A team of researchers, led by PhD student Charlotte Brown, reviewed waste-management responses from nine past disasters, including Hurricane Katrina in the United States in 2005 and last year's Haiti earthquake.

Their results appeared in the international journal Waste Management on February 21 – a day before Christchurch's devastating 6.3 magnitude earthquake, which she estimated produced about 20 years' worth of solid waste, or about four million tonnes.

Brown said the most important lesson from other disasters was about "bottlenecks" in dealing with waste.

Because of strict environmental legislation in Italy, 15 months after the April 2009 earthquake in L'Aquila less than 100,000 tonnes of an estimated 3 million to 4 million tonnes of debris had been cleared, sparking public protests.

"It is a real balancing act," Brown said. "You want to minimise environmental impacts, minimise cost ... and minimise social disruption – goals which are not always complementary."

Choosing 100 per cent recycling would be great for the environment, but cost more and take a lot longer, she said.

"If an expedient recovery is desired then some compromises to `peacetime' processes may be necessary. The desirable balance will be different for different communities responding to different disasters."
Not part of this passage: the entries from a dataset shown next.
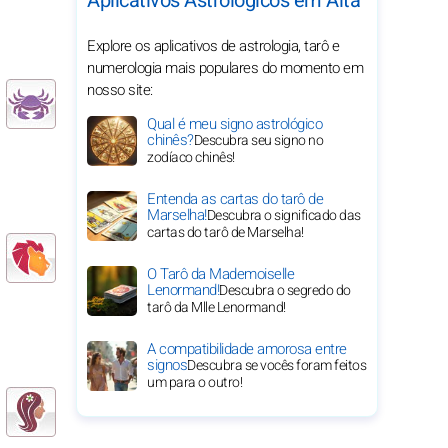
Aplicativos Astrológicos em Alta
Explore os aplicativos de astrologia, tarô e
numerologia mais populares do momento em
nosso site:
Qual é meu signo astrológico
chinês?
Descubra seu signo no
zodíaco chinês!
Entenda as cartas do tarô de
Marselha!
Descubra o significado das
cartas do tarô de Marselha!
O Tarô da Mademoiselle
Lenormand!
Descubra o segredo do
tarô da Mlle Lenormand!
A compatibilidade amorosa entre
signos
Descubra se vocês foram feitos
um para o outro!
Another research team member, civil engineering and natural processes associate professor Mark Milke, said that poor public communication was an "unfortunately common" feature of disaster waste-management responses. Neither Brown nor Milke felt able to comment on waste-management in Christchurch after the quakes.

Brown said the aim of her research was to develop international guidelines on disaster waste management.